Saat senja tiba, orang mungkin tidak menyadari kapan cahaya matahari terakhir menghilang di bawah cakrawala. Demikian pula, tidak ada yang menyadari kapan kegelapan pekat muncul di udara. Baik Iblis Merah Melayang di bawah maupun Biling yang lebih tinggi di langit tidak menyadari bahwa cahaya di daerah itu perlahan-lahan ditelan oleh sesuatu. Namun, orang-orang yang lebih jauh hanya bisa melihat kegelapan. Kegelapan itu memiliki batas yang jelas, seolah-olah itu adalah dunia yang sama sekali berbeda!

Para Iblis Merah Melayang itu masih belum menyadari bahwa mereka berada di dalam zona kegelapan. Mereka terus menerjang, menggigit, mengayunkan cakar mereka, meludahkan racun, dan menembakkan duri mereka ke langit.

Mereka berteriak dengan penuh amarah. Banyak mayat mengambang di perairan terdekat, dan hampir setengahnya adalah hasil karya Mo Fan yang brilian. Makhluk-makhluk pendendam itu tak sabar untuk menelannya hidup-hidup!

“Kalian makhluk kecil juga tahu tentang kebencian dan amarah?” Mo Fan merasa geli ketika melihat ekspresi di wajah monster laut yang jelek itu.

Makhluk-makhluk iblis di darat bertarung melawan manusia untuk memperebutkan sumber daya yang terbatas, tetapi konflik apa yang sebenarnya dimiliki monster laut di samudra dengan manusia?

Mereka hanya serakah!

Apakah mereka benar-benar berpikir manusia adalah mangsa yang bisa mereka bantai sesuka hati hanya karena mereka bisa memanfaatkan luasnya lautan dan keuntungan yang telah diberikan Sang Pencipta kepada mereka?

Benarkah mereka datang ke kota manusia untuk memburu manusia?

Mo Fan tak sabar ingin melihat siapa sebenarnya mangsa sesungguhnya pada akhirnya!

“Tempat Eksekusi Gelap!”

Kristal Bulan Gelap telah menanam banyak Benih Kegelapan untuk Mo Fan. Para Iblis Perobek Merah masih menikmati pemandangan matahari terbenam yang indah.

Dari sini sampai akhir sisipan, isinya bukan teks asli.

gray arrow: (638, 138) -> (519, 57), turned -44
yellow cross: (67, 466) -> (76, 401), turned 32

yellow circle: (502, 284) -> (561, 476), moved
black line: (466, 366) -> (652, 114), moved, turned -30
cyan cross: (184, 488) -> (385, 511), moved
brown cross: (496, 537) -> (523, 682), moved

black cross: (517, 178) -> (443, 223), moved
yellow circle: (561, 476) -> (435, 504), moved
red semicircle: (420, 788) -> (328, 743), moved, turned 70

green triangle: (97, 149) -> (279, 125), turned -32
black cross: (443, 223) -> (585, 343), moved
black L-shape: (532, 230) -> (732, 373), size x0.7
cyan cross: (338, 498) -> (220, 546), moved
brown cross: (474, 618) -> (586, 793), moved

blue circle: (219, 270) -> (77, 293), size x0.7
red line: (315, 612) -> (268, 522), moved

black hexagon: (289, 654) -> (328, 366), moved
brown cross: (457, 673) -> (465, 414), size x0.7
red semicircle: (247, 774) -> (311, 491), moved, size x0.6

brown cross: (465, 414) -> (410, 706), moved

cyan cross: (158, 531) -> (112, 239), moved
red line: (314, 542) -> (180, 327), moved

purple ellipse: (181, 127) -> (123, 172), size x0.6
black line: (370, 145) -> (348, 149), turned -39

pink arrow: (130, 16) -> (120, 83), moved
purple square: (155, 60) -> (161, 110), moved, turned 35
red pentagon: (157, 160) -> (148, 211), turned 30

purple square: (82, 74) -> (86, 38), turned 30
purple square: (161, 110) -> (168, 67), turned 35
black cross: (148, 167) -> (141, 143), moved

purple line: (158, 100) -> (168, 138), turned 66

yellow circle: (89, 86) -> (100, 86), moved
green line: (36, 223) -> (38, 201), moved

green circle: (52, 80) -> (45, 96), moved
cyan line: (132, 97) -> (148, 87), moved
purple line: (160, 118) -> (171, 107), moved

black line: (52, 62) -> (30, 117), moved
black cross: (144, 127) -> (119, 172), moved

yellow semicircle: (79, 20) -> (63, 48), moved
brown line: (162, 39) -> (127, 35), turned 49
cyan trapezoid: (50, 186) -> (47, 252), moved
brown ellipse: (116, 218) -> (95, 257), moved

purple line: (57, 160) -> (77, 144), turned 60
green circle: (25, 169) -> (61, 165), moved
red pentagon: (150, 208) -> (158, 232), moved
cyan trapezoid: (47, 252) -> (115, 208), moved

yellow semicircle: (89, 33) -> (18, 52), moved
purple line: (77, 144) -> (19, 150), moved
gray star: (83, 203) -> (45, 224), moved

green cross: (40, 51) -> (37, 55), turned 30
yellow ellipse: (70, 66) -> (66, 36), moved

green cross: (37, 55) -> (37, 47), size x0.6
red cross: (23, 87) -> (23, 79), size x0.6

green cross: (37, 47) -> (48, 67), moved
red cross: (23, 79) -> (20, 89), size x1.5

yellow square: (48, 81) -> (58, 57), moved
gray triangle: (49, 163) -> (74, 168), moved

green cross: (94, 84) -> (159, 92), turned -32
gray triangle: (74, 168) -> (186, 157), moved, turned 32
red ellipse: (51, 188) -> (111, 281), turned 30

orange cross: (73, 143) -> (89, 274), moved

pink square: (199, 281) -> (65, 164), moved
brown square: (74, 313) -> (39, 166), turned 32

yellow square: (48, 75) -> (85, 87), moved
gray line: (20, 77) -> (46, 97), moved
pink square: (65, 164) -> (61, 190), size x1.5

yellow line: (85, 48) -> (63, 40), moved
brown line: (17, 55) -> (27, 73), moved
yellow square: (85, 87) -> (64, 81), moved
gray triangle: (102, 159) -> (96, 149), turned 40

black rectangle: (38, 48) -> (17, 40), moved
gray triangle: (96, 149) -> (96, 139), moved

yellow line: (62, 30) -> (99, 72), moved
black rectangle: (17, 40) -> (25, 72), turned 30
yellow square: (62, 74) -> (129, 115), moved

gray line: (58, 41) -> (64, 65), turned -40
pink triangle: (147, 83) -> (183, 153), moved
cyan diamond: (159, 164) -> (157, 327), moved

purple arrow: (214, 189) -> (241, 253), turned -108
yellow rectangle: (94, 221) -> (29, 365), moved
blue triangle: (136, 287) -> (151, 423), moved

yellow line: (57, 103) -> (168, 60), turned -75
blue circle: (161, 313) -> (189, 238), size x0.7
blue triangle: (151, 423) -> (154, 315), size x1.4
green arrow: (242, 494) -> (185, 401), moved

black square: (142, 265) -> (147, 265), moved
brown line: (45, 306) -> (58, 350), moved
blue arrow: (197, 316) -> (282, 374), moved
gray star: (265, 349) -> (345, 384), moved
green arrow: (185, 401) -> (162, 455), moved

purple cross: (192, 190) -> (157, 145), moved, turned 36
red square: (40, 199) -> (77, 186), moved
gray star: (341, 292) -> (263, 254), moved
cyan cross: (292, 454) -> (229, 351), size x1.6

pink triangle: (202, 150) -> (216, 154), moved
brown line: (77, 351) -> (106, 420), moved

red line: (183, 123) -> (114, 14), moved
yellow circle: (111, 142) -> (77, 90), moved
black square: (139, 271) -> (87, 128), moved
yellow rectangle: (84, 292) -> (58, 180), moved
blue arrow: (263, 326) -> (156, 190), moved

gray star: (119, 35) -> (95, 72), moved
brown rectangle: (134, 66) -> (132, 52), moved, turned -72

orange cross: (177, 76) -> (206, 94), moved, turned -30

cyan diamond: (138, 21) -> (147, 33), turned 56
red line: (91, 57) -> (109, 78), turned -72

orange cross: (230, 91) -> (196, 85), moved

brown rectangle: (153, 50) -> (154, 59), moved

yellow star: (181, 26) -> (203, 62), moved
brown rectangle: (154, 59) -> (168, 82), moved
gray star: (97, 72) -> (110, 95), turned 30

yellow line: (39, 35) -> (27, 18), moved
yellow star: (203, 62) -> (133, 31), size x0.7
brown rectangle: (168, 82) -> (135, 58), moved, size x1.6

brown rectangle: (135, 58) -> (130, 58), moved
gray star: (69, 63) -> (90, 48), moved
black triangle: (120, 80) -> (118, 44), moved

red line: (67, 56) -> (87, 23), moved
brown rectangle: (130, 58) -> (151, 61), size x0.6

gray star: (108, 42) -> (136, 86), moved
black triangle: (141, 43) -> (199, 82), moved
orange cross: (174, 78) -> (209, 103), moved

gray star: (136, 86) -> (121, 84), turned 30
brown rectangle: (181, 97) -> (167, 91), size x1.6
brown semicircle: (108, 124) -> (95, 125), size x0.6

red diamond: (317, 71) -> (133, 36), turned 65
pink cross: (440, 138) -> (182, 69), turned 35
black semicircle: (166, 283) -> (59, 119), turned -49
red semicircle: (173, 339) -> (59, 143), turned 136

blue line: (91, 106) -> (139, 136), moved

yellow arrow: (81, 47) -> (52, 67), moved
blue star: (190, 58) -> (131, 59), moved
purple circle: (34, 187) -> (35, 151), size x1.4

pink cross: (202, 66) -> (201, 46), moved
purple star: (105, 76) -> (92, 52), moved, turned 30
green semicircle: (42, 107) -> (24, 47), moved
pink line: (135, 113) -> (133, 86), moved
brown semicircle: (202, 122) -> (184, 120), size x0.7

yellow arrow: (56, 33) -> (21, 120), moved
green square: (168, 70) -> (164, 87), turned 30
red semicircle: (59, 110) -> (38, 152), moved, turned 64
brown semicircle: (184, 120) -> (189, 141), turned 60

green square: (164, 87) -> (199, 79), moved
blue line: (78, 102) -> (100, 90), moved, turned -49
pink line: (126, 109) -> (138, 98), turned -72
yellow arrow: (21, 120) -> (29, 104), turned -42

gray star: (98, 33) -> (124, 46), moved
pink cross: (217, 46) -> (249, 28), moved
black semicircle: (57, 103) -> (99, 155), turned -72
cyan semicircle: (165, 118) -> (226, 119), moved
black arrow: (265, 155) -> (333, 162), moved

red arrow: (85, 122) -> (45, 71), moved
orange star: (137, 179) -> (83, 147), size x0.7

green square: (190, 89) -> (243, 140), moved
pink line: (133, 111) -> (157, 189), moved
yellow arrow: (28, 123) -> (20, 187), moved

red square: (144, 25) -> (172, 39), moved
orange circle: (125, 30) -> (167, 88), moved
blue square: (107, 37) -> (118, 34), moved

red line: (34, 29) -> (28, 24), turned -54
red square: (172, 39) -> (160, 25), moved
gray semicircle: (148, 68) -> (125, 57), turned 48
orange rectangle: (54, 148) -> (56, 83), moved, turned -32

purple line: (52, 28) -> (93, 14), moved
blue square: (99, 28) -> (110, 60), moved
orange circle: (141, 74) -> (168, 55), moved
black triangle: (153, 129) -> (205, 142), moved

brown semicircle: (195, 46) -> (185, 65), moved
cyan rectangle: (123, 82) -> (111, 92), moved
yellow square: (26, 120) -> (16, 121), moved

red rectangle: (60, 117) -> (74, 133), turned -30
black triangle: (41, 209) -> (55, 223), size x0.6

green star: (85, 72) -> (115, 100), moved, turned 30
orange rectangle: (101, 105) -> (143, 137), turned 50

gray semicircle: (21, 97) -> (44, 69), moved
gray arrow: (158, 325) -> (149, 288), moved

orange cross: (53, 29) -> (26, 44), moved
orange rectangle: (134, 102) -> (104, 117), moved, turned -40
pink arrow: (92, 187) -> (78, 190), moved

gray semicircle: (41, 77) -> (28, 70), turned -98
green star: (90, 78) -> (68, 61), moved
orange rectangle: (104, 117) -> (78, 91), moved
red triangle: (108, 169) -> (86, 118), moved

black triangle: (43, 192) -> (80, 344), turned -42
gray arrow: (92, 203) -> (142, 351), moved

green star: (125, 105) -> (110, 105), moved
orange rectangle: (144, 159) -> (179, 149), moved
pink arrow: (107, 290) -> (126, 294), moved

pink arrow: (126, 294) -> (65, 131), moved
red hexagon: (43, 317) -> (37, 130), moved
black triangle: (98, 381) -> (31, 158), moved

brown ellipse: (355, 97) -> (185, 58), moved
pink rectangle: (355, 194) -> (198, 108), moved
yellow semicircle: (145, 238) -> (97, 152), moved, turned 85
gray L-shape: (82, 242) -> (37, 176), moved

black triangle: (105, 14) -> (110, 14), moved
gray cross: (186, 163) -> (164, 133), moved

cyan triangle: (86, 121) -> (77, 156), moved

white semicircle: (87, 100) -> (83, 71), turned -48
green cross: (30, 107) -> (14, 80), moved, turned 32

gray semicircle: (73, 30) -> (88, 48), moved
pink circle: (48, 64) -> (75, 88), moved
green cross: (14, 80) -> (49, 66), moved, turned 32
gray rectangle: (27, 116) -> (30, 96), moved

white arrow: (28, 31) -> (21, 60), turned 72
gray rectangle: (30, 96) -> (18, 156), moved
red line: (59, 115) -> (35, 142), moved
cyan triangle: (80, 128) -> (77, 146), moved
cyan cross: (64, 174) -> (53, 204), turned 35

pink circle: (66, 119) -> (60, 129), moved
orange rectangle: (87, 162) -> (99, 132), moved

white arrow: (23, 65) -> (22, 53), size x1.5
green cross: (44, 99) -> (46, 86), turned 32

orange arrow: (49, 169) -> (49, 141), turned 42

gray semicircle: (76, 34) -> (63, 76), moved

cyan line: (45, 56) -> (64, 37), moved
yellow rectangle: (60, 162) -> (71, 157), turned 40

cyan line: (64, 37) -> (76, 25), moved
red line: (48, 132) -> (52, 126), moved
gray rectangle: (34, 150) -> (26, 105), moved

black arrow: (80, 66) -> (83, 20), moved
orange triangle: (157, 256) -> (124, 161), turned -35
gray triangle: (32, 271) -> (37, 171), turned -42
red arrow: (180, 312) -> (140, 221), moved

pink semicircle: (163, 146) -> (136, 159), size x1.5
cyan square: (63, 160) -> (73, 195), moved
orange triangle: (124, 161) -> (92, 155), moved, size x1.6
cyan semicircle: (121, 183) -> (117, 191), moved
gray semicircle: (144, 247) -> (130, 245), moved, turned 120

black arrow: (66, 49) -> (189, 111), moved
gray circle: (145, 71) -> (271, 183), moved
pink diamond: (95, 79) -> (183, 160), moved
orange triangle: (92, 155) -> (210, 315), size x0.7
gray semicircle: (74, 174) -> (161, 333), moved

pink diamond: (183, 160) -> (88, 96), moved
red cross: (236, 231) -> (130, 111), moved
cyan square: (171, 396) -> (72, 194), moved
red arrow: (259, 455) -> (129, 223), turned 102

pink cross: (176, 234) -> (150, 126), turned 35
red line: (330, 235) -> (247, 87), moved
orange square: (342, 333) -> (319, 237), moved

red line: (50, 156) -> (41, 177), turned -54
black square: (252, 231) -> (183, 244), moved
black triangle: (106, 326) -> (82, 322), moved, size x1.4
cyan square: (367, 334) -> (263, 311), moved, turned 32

Mereka tidak menyadari, tirai malam dengan aura berbahaya telah tiba!

Beberapa Iblis Perobek Merah tiba-tiba muncul dari dalam air dan menerkam Mo Fan.

Sosok Mo Fan lenyap begitu saja saat Sihir Hitam menyembur keluar, hanya menyisakan kegelapan yang mematikan di area tersebut!

Di dalam kegelapan itu, sebuah tempat eksekusi yang menggunakan kegelapan sebagai batasnya muncul entah dari mana. Yang paling mengejutkan, sebuah guillotine bayangan yang terbuat dari makhluk bayangan yang tak terhitung jumlahnya tergantung di titik tertingginya, hampir mencapai awan!

Guillotine bayangan itu sebesar artefak magis di tangan dewa, menunjuk ke laut biasa. Para Iblis Merah Melayang di laut mengangkat kepala mereka dan akhirnya melihat guillotine bayangan yang dingin itu. Meskipun masih tergantung di udara, monster-monster laut mulai mengalami gangguan mental, seolah-olah kepala mereka ditahan di bawahnya!